__What to produce__
Tally the lines below that contain the word "qualificado", then give the tally and nothing more.

(Transcribed page contents)
◇ ◇ ◇ ◇

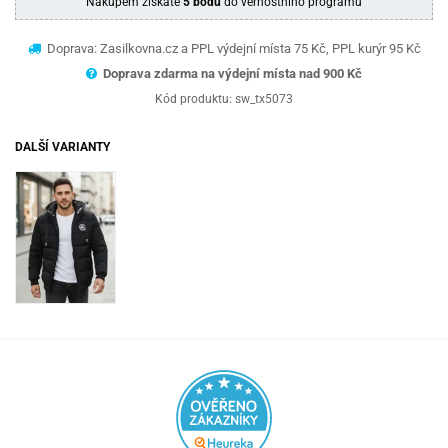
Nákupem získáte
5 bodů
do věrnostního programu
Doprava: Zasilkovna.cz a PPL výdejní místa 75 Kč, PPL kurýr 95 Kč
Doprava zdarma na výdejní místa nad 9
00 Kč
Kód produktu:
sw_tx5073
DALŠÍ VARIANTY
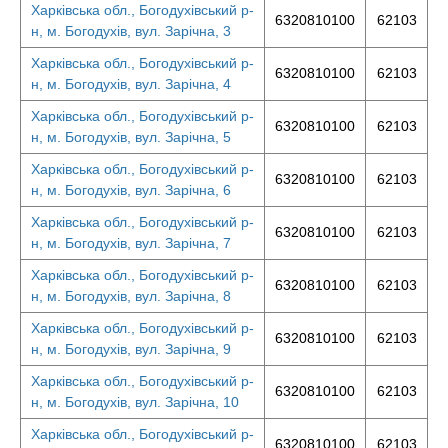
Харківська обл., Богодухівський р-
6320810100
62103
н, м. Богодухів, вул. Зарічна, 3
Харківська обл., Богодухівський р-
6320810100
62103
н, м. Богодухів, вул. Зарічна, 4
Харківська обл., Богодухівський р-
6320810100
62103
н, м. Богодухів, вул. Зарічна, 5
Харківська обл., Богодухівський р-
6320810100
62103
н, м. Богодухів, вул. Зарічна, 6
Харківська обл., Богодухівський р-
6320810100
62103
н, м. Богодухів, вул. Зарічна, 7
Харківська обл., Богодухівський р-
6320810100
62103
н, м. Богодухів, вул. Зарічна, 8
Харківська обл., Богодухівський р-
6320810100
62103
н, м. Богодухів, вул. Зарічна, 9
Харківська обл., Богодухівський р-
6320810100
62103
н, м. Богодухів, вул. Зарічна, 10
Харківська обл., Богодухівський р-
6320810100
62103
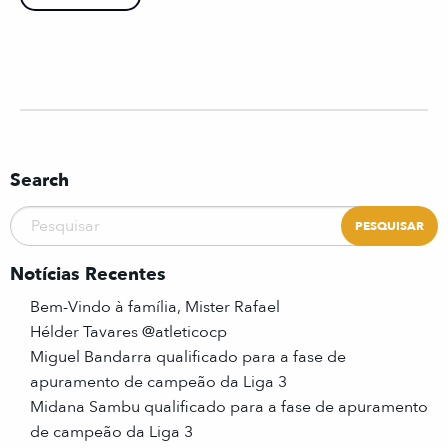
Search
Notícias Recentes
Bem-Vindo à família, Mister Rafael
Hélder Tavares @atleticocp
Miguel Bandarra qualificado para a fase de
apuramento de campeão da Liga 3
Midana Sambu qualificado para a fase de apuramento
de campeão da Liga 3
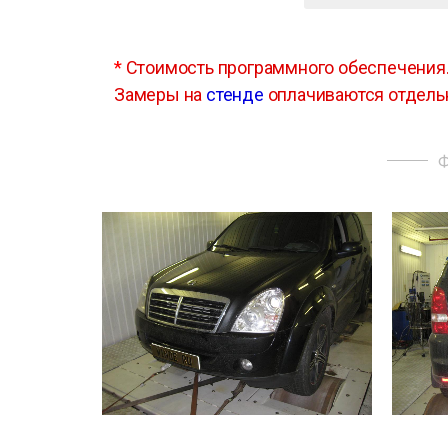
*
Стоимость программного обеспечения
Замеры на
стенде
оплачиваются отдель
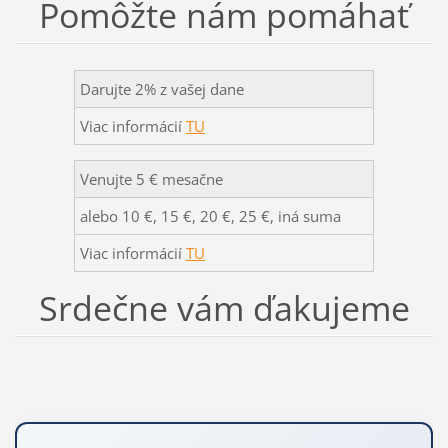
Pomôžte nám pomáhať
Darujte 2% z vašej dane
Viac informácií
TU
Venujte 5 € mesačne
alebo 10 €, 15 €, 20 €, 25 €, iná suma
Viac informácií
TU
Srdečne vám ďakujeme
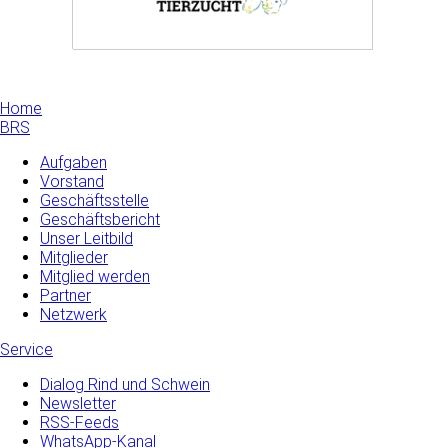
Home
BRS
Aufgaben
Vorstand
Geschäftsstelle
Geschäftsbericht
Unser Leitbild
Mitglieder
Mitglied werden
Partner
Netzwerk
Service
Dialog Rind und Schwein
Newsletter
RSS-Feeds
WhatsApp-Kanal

◇ ◇ ◇ ◇

__Problem solution__
2